Many months ago a prominent member of the Houston contingent of my family had this to say on the DeLay question: "He's one of those politicians who is such a sleazy operator that you're glad he's on your side because you'd be scared to have him working for the other team."

Kind of makes you feel warm all over. Smarter people than me have concluded that this prosecution is roadkill from the get-go, and that salivating Democrats who are busy piling on have merely taken up one of them unregistered Texas firearms and shot themselves in the other foot (the first having been winged in the Great Katrina Massacre).

And from the Northern Kingdom: Frank McKenna, Ambassador to the United States from Ottawa Junior High--
Speaking at a business luncheon which was also attended by the American Ambassador to Canada (David Wilkins), Canadian Ambassador McKenna made pleasant coffee-and-dessert chit-chat by announcing that, "The government of the United States is, in large measure, dysfunctional." Among his clarifications of this charge was the criticism that American elected legislators have "so much independence of political party loyalty... that everybody in their own way is a freelancer, going off in different directions."

Ah yes, much better to have the Canadian system where the electorate casts its ballot and then evaporates from the consciousness of its representatives.
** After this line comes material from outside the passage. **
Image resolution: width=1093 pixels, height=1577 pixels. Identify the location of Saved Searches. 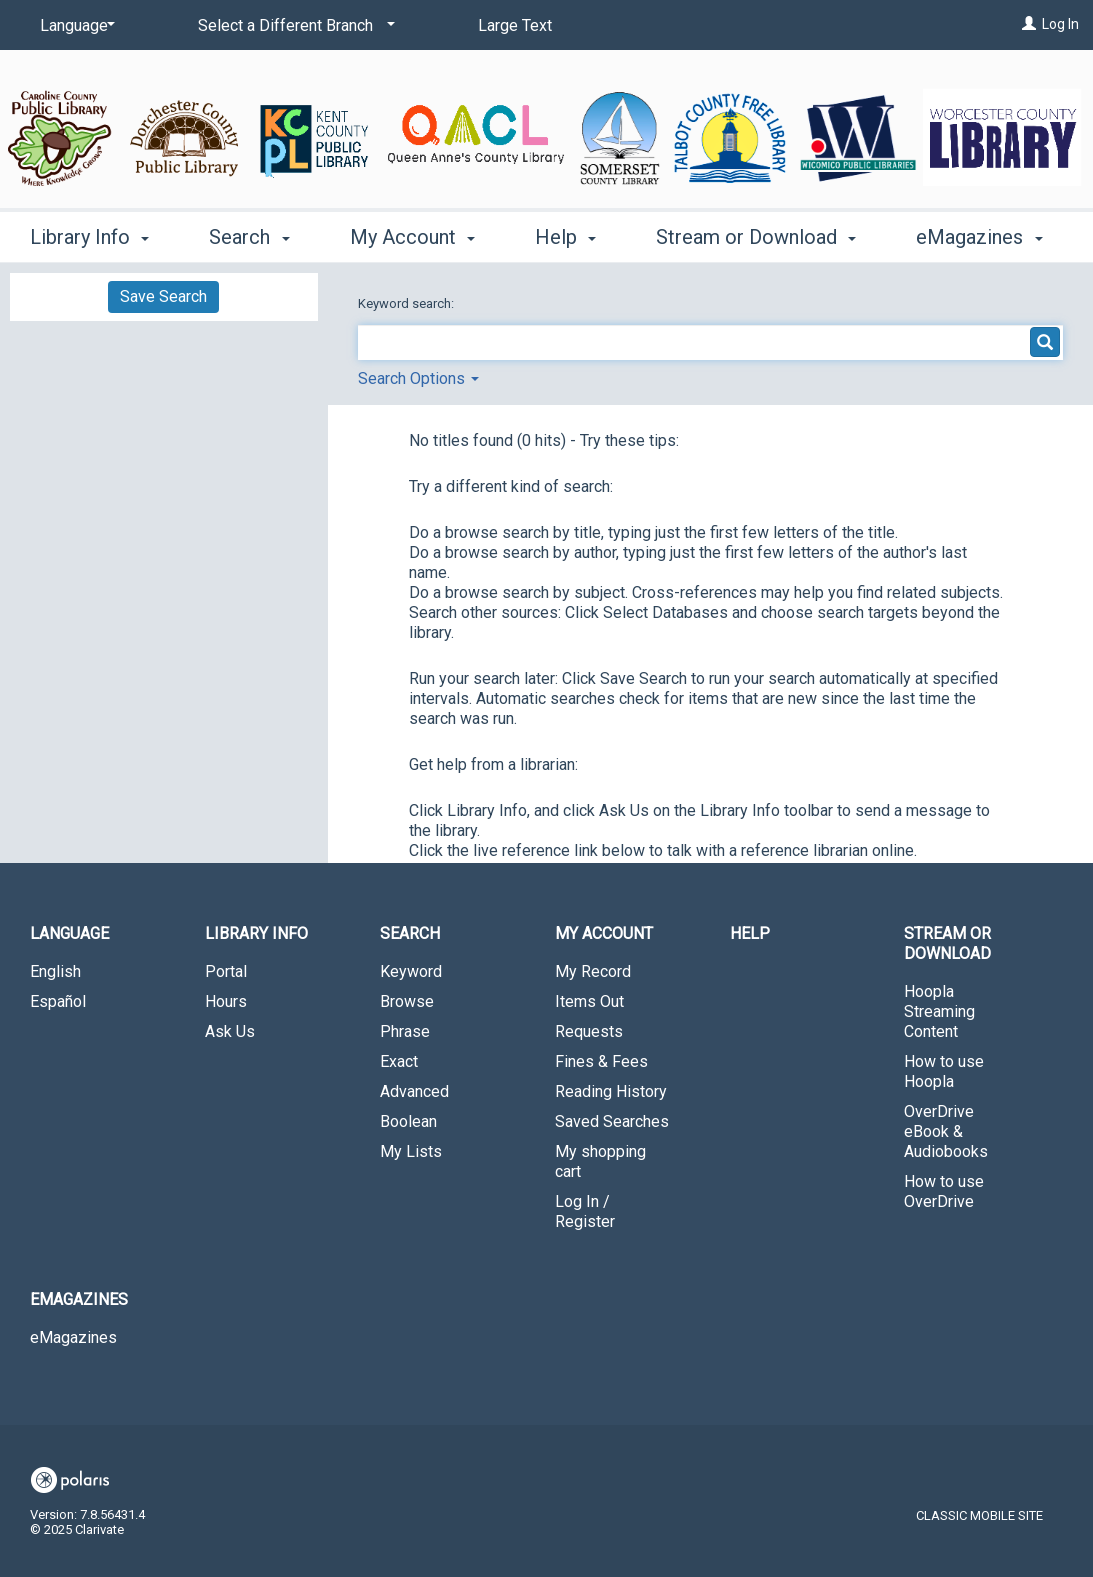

Americans will be shocked to discover that a member of Parliament may only vote according to his, or his constituents', personal and political convictions when officially given leave by the party leader to cast a "free vote"-- usually reserved for issues of conscience like gay marriage or abortion (at least that's how it used to be-- the present Liberal government has denied even this exercise to its hapless caucus).

Ex-squeeeeze me? asks the incredulous American. You mean an elected legislator can't necessarily cast a vote that represents what he actually believes and supports unless given permission by the party leader? You mean a "free vote" is an exception, and not the rule of every day and every moment of a representative's political life? This is democracy?

Yes, dear, Canadian style. As is a government where holders of the highest offices spend years lining the pockets of their supporters with millions of tax-payer dollars buying votes and favors that will appease its first-class citizens (of Québec), at the expense of its second-class citizens (everybody else) [a scandal many Canadians had to find out about from the American blogosphere because there was a gag order on the most damning evidence about suitcases full of cash, backroom payments to thugs, and other such grisly details]; a government that is running a surplus because it has confiscated ever-increasing amounts of tax from its worker-bees, money apparently not needed but collected because the habit of annual shake-down is so hard to break; a government that has allowed over 100 known war criminals to live within its borders and escape prosecution, not to mention the tens of thousands of known immigration-law violators who have simply disappeared when released on their own recognizance while awaiting a pro forma hearing.

The hypocrisy is irritating. The sheer bad manners and adolescent need to boast is embarrassing. U.S. Ambassador Wilkins, possessed of that particle of class so lacking in his Canadian counterpart, flicked away the gratuitous insults like they were gnats at his ear-- the appropriate flick-off to an insect nation.

Pardon me-- it's the paint fumes, shurely.